School of Music
Indiana University

 

 
 

 

Jan Harringon and University Singers
Perform Orrego-Salas's Tres cánticos sagrados

On October 10th 2004 (8:00 pm, School of Music Auer Hall) Jan Harrington will lead the IU School of Music's University Singers in a performance of Tres cánticos sagrados by Chilean composer and IU School of Music Professor Emeritus Juan Orrego Salas, who was the founder of the Latin American Music Center. This concert is part of a series of events to celebrate the 85th birthday of Orrego-Salas.

The origin of Tres cánticos sagrados Op. 108 is twofold. After conducting Orrego-Salas's oratorio The Days of God in 1976, IU professor Jan Harrington suggested to him the composition a piece for choir and a chamber instrumental ensemble.

Before Orrego-Salas started work on this new composition, he learned of the death of Chilean composer and choral conductor Alfonso Letelier (1912-1994). Before coming to the United States, Orrego-Salas had had an intensive choral activity as founder and conductor of the choir of the Universidad Católica in Chile. This situation lead to numerous interactions and collaborations with Letelier, which built a strong friendship between the two.

To honor Letelier and the friendship they established with choral music as common ground, Orrego-Salas based his composition on three sacred Latin texts: De profundis, Jesu dulci memoria, and O vos omnes . While these texts have been set to music by numerous composers, Orrego-Salas selected them with three specific settings in mind: Giovanni Palestrina's De profundis, Johann Sebastian Bach's Jesu dulcis memoria, and Tomás Luis de Victoria's O vos omnes. These are all compositions that Letelier and Orrego-Salas not only knew well and loved dearly, but also which these two friends discussed many times.

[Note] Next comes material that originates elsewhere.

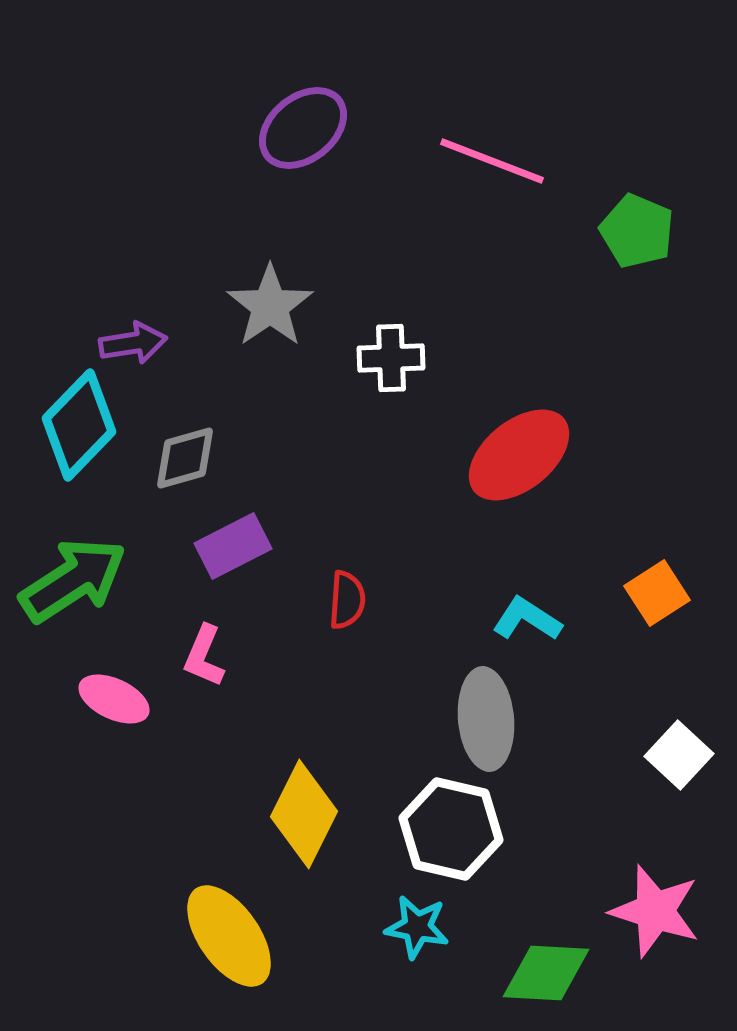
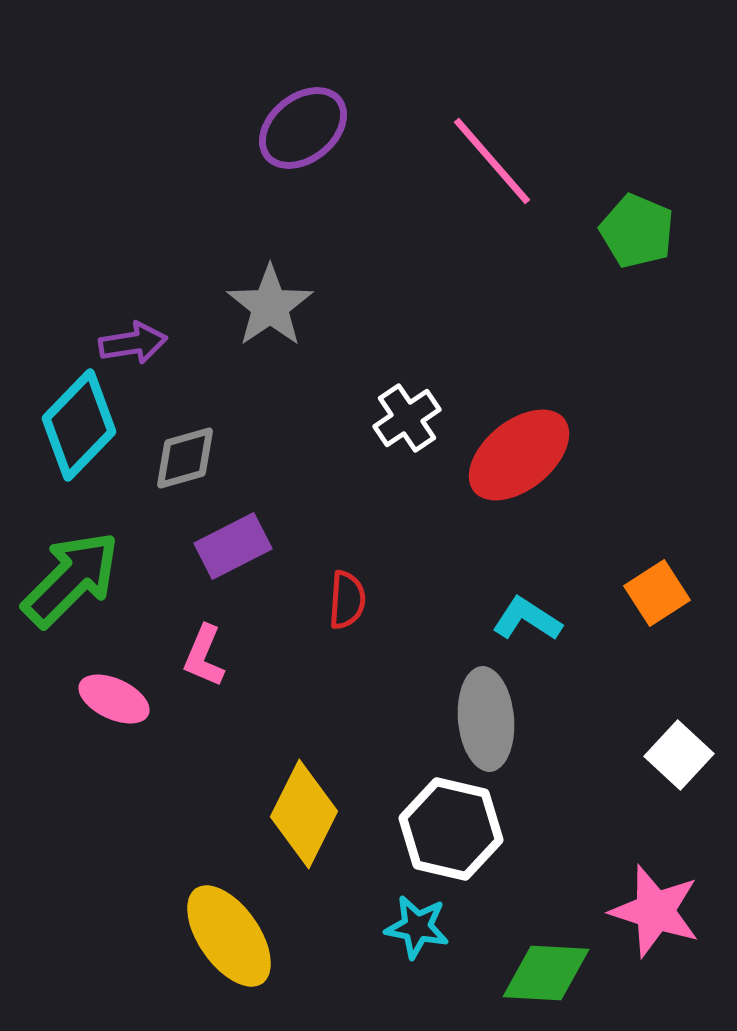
pink line: rotated 28 degrees clockwise
white cross: moved 16 px right, 60 px down; rotated 32 degrees counterclockwise
green arrow: moved 2 px left, 1 px up; rotated 12 degrees counterclockwise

The work uses a mixed choir and an instrumental ensemble consisting of flute, clarinet, French horn, harp, percussion, and string quartet. In spite of the strong connections with previous works, the musical language remains typical of Orrego-Salas: neo-classical, colorful instrumentation, changing textures, and a close relationship between text and music. In De profundis the basses of the chorus and the low instruments of the ensemble participate in the repetition of the verse "De profundis clamavi" ("Out of the depths I have cried to thee"), while the rest of the chorus and the instrumental tutti respond "Exaudi vocem meam" ("Hear my voice"). Jesu dulcis has another character: the chorus progresses in very simple harmonies around the Benedictine hymn of the 14th century that is introduced by the basses in recitative style. From this point the texture is driven towards the "Alleluia" which represents the climax of the entire work. Orrego-Salas has taken a rather free interpretation of the text of the O vos omnes to express the suffering of all men in the transit through life. A solo of bells leads to the somber entries of the voices; henceforth, this movement develops in constant alternation of instrumental interludes and chorus. After a whispering "amen," the motif of the bells leads to an instrumental pianissimo with which the Cánticos end.

Tres cántigos sagrados was premiered on 30 June 1996 with Harrington conducting the IU School of Music's University Singers. This performance was part of Crossroads of Traditions, the second Inter-American composition workshop, organized by the Indiana University's Latin American Music Center.

The coming University Singers concert, entitled "Sacred Visions," will also include works by Mikhail Glinka (1804-1857), Arnold Schönberg (1874-1951), Sven-David Sandström (b. 1942), and Frank Martin (1890-1974). The ensemble is preparing for performances in Los Angeles at the National Conference of the American Choral Directors Association.